Si analizamos la relación entre ingreso por habitante y esperanza de vida, países con un ingreso de entre mil y tres mil dólares (Zimbabue, por ejemplo) presentan una esperanza de vida de poco más de 40 años; países cuyo ingreso por habitante se acerca a los ocho mil dólares (como El Salvador), tienen una esperanza de vida de 71 años: los indicadores mejoran en relación directa con el aumento del ingreso por habitante.
Sin embargo, como ya hemos anotado, dicha relación desaparece cuando se sobrepasan los 20 mil dólares de ingreso por habitante. Así, la esperanza de vida en Estados Unidos es inferior a la de Japón, a pesar de que Estados Unidos tiene un ingreso superior. Más notable aún: países como Grecia o Nueva Zelanda, cuyo producto corresponde a la mitad del de Estados Unidos, tienen una esperanza de vida superior.
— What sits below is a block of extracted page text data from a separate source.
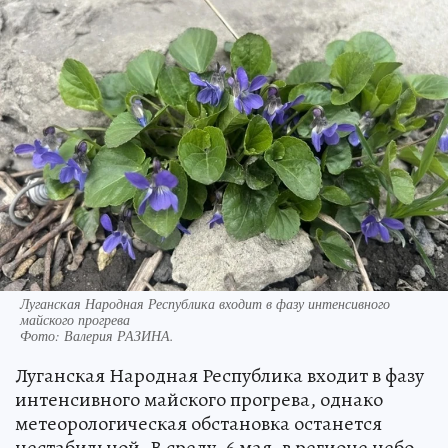
Луганская Народная Республика входит в фазу интенсивного
майского прогрева
Фото:
Валерия РАЗИНА.
Луганская Народная Республика входит в фазу
интенсивного майского прогрева, однако
метеорологическая обстановка останется
нестабильной. В среду, 6 мая, в регионе небо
La situación es similar con otro indicador, el llamado “índice de felicidad”, si examinamos la relación entre el bienestar económico y cuán feliz o poco feliz se siente la población de un determinado país.
A partir precisamente del momento en que se alcanza un ingreso por habitante de 20 mil dólares, la correlación entre ingresos y felicidad desaparece. La felicidad o poca felicidad ya no está determinada por el ingreso, sino que se vincula con otros factores: por ejemplo, la cohesión social, y por cierto, asociadas a ella, una alta movilidad social, igualdad de oportunidades, acceso a la educación. Todos asuntos que dependen, básicamente, de una distribución del ingreso más igualitaria. A la larga, el nivel de cohesión social tiene que ver, necesariamente, con una sociedad más igualitaria, donde las diferencias entre los niveles de ingresos se han atemperado. Los costos de la desigualdad son muy amplios y están debidamente acreditados por las estadísticas.
El coeficiente de Gini del ingreso mide la desigualdad en un país. 100 es desigualdad absoluta y 0 es igualdad absoluta.
En el último reporte de la ONU, México tiene 48.1, lo que lo sitúa en la parte baja de la tabla, por ponerlo en términos futboleros, aunque un poco mejor que hace diez años, cuando andábamos en 51.9.
Reducir la pobreza, por cierto, no es lo mismo que reducir la desigualdad, la mejor manera de mejorar el coeficiente es mediante la política fiscal e impositiva, pero será asunto de otra entrega. Por lo pronto, ¿por qué nuestros políticos no hablan del coeficiente de Gini?